_TASK OBJECTIVE:_
Please output the section of the listing below that opens with the line containing "his is more than just a normal port." and closes with the line containing "82% dropped", exactly and with nothing else.

_DATA FOR REVIEW:_
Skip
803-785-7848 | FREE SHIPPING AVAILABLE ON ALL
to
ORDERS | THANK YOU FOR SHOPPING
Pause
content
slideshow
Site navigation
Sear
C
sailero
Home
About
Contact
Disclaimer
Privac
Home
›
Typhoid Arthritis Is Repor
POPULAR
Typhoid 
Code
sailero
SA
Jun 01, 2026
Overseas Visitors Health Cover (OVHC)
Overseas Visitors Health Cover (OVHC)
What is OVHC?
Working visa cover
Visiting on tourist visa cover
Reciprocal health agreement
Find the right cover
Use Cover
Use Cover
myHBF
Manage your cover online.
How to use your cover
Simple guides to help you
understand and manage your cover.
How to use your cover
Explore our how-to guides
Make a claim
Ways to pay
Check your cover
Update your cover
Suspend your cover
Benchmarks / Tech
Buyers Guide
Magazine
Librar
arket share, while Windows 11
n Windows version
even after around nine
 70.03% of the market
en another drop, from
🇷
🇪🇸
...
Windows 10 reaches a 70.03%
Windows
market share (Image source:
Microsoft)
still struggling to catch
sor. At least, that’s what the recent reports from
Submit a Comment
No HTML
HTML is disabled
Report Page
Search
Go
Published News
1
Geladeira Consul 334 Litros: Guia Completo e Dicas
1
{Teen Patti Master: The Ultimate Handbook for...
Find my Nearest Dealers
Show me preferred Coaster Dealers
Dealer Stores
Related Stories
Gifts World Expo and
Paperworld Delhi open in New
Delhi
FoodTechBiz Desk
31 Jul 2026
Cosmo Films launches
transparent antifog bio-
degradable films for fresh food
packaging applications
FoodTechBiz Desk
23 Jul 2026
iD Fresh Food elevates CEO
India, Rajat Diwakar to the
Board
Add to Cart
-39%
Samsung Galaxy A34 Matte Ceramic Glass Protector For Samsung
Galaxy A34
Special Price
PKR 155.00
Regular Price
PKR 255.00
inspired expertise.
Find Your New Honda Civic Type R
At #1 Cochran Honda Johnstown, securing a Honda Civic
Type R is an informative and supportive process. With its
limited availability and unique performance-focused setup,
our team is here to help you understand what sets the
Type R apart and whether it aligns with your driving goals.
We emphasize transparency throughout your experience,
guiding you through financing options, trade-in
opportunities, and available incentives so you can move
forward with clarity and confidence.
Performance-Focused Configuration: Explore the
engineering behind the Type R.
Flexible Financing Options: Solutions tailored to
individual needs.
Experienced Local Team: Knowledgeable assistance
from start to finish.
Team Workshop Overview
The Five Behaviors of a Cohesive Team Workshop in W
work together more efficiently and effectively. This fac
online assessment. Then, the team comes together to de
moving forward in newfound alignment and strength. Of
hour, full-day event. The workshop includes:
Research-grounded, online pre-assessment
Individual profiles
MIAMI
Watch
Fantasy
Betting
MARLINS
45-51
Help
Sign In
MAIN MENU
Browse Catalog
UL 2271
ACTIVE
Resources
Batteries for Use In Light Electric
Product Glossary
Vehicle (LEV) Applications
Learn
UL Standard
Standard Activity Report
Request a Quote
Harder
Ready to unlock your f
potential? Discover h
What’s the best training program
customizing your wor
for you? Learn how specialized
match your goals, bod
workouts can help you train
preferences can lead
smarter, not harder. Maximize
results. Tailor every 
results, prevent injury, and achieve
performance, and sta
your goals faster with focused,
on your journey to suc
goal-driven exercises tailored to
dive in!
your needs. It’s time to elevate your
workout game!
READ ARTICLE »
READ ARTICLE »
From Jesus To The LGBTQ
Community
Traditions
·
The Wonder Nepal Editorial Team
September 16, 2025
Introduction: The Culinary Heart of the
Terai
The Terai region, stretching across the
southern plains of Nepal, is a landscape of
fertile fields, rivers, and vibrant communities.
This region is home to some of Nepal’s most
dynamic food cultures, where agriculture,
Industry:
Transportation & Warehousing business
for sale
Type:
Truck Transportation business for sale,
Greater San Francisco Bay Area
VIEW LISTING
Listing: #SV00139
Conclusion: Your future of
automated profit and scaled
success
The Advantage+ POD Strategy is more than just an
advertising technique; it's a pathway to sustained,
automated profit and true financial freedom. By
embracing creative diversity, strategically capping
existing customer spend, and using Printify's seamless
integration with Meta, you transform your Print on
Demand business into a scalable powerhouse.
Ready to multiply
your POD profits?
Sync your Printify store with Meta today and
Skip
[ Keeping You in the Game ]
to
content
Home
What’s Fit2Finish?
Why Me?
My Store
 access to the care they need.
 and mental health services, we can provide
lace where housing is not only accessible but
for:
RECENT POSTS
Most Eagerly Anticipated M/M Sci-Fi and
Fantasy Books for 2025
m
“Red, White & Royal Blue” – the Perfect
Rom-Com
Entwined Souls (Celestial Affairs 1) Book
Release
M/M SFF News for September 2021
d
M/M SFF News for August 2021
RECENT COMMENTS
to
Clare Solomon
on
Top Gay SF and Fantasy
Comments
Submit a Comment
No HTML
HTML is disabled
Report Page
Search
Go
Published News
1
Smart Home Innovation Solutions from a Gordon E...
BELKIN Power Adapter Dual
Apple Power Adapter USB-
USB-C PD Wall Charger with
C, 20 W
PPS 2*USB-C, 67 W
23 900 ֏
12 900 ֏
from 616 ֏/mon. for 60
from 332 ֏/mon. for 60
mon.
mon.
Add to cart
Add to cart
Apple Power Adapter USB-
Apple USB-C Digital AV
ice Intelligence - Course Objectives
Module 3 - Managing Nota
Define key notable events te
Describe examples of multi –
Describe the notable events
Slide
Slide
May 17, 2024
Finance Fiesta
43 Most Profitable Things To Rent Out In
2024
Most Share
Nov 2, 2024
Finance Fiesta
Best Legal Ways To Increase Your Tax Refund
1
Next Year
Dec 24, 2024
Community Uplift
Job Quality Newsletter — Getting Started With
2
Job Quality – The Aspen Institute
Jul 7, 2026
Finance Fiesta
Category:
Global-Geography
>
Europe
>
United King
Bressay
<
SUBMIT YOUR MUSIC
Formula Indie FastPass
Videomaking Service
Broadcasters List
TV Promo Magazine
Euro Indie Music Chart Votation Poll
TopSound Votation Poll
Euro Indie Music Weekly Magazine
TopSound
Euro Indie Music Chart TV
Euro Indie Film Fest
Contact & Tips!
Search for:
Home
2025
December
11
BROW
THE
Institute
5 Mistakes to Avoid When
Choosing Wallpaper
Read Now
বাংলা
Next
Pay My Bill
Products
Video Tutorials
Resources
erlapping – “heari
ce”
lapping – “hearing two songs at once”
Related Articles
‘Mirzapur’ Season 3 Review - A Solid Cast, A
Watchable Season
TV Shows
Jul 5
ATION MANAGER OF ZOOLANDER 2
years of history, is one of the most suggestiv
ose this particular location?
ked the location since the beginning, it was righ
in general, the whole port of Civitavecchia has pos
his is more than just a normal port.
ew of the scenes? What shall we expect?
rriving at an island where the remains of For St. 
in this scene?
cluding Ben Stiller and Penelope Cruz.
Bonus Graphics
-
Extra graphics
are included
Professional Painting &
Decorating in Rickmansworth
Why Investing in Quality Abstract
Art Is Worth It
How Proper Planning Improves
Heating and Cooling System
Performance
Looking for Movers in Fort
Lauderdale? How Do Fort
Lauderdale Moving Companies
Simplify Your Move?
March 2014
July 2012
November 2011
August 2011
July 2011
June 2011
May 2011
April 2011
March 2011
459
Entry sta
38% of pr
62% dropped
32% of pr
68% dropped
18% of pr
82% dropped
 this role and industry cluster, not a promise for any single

_THE ANSWER:_
his is more than just a normal port.
ew of the scenes? What shall we expect?
rriving at an island where the remains of For St. 
in this scene?
cluding Ben Stiller and Penelope Cruz.
Bonus Graphics
-
Extra graphics
are included
Professional Painting &
Decorating in Rickmansworth
Why Investing in Quality Abstract
Art Is Worth It
How Proper Planning Improves
Heating and Cooling System
Performance
Looking for Movers in Fort
Lauderdale? How Do Fort
Lauderdale Moving Companies
Simplify Your Move?
March 2014
July 2012
November 2011
August 2011
July 2011
June 2011
May 2011
April 2011
March 2011
459
Entry sta
38% of pr
62% dropped
32% of pr
68% dropped
18% of pr
82% dropped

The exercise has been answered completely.